The GPU shortage was manufactured

Somewhere around 2023, a narrative took hold: GPUs are impossibly scarce, and if you don't spend billions right now, you'll be locked out of the AI future. That story drove one of the largest infrastructure buildouts in history. Hyperscalers pledged hundreds of billions in capital expenditure. Startups scrambled for allocation. NVIDIA's revenue went from $27 billion in fiscal 2023 to $131 billion in fiscal 2025 to $216 billion in fiscal 2026. But here's the thing: NVIDIA was shipping record volumes the entire time. The shortage was real in some dimensions, but the scarcity narrative was amplified, weaponized, and in key respects, manufactured. This isn't a conspiracy theory. It's a systems story about how supply narratives, allocation games, and FOMO-driven spending created artificial scarcity on top of genuine constraints.

The numbers don't match the narrative

The "GPU shortage" story implies that there simply aren't enough chips to go around. But NVIDIA's own earnings tell a different story. In fiscal Q2 2024 (reported August 2023), NVIDIA posted record data center revenue and CEO Jensen Huang declared that "accelerated computing and generative AI have hit the tipping point. Demand is surging worldwide." Revenue for fiscal 2024 hit $60.9 billion, more than doubling the prior year. By fiscal 2026, it reached $215.9 billion, with Q4 alone delivering a record $68.1 billion. More than 251 million GPUs shipped globally in 2024, according to Jon Peddie Research. NVIDIA wasn't failing to produce, it was producing at unprecedented scale. The company's data center business went from 60% of total revenue in 2023 to 91% by early 2025. So if chips were flowing at record rates, why did everyone feel like they couldn't get any?

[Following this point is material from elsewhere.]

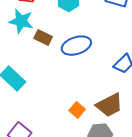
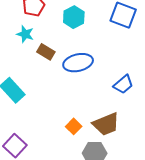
cyan star: (21, 21) -> (25, 34), size x0.7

Allocation is the real game

The answer lies not in total supply but in who gets what. NVIDIA doesn't operate like a commodity market where anyone can buy at a posted price. GPU allocation is a relationship business, and the biggest buyers get priority. Hyperscalers like Microsoft, Google, Meta, and Amazon secured multi-year commitments, effectively reserving capacity years ahead. Jensen Huang himself has spoken of $1 trillion in cumulative orders for Blackwell and Rubin GPUs through 2027. When you pre-commit at that scale, you're not just buying chips, you're removing them from the available pool for everyone else. CoreWeave, the GPU cloud provider that went from crypto mining to AI infrastructure darling, signed a $6.3 billion capacity deal with NVIDIA. The arrangement goes both ways: NVIDIA invested $2 billion in CoreWeave to help it add 5 gigawatts of AI compute capacity, while CoreWeave agreed to host NVIDIA's chips in AI-optimized data centers. This isn't a traditional vendor-customer relationship. It's a vertically integrated supply chain where NVIDIA picks winners. For startups, mid-sized companies, and researchers without these relationships, the result was genuine scarcity, not because chips didn't exist, but because they were already spoken for.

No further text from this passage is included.